Call for countries to donate billions of dollars to fight infectious diseases

25 Jan 19

Countries have been called on to donate billions of dollars of funding to an international not-for-profit to help it fight infectious diseases across the globe.

The Swiss-based not-for-profit World Economic Forum issued a press release after a session on health, at the international conference in Davos, which it organises and to which it gives its name.

The statement said the international financing organisation the Global Fund needs at least $14bn to $16bn to fund its next three years of work, including $1bn from the private sector. The global fund invests to fight diseases including AIDS, tuberculosis and malaria.

“The Sustainable Development Goal for Health aims to end AIDS, TB and malaria by 2030 – this will need new money from governments and the private sector,” the statement said. It will also need better use of innovation and data, it added.

The world has already made progress in fighting infectious diseases, with the number of children under 5 dying slashed from 12 million in 1990 to less than six million today, the statement pointed out. But “the funding needed to finish the job may shrink”.

Bill Gates, of the Bill & Melinda Gates Foundation, a charitable organisation, explained at the session on health at Davos that public funding could shrink if taxpayers were not made aware of the “successes” in fighting infectious diseases to date.

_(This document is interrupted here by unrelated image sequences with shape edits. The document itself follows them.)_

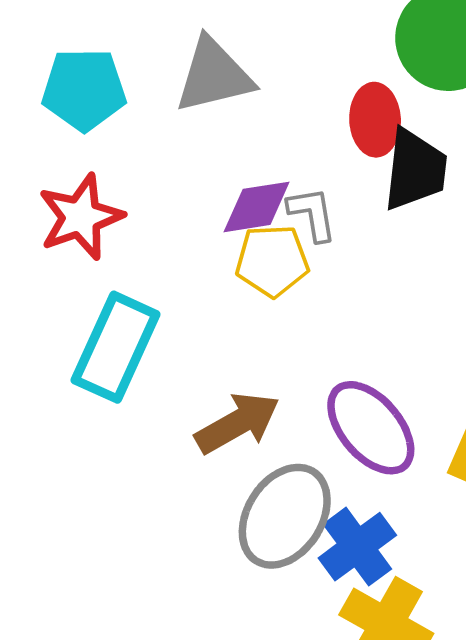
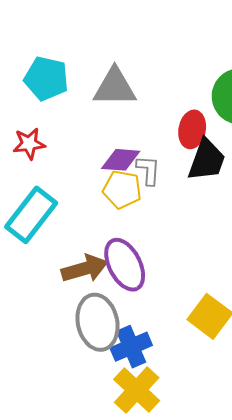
red star: (81, 217) -> (29, 144), size x0.7
purple ellipse: (371, 428) -> (125, 265), moved
gray ellipse: (285, 516) -> (98, 322), turned -58

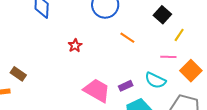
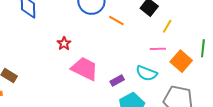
orange line: (127, 38) -> (116, 20), moved
pink trapezoid: (97, 90) -> (85, 69), moved

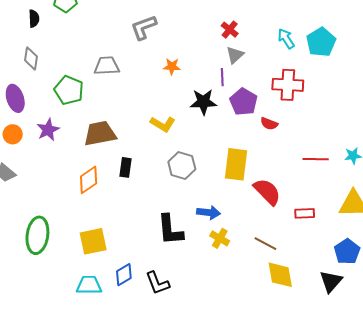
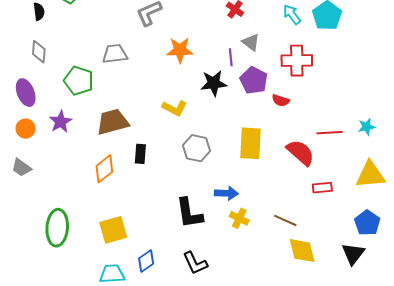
gray triangle: (235, 55) -> (251, 42), moved, turned -36
orange star: (172, 67) -> (180, 50), size x1.5
red semicircle: (267, 192) -> (300, 153), moved
black L-shape: (157, 283) -> (195, 263), moved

He said headlines focusing on money going to the wrong places, such as “training events that never took place”, is a challenge to retain public support.

“We don’t have broad voter [taxpayer] awareness that locks in the current levels of generosity,” he said.

The WEF also noted in its statement non-communicable diseases were increasingly becoming a challenge to countries all over the world.  

World Health Organization chief Tedros Adhanom told the audience at the session: “Our central strategy should be to address risky behaviour [leading to noncommunicable diseases] by investing in public healthcare.”

He believed political commitment was more important than money. The United Kingdom, for example, started the National Health Service at a time when the post-war economy was “in a shambles”.

The World Economic Forum’s annual meeting in Davos brings together more than 3,000 global leaders from politics, government, civil society, academia and businesses.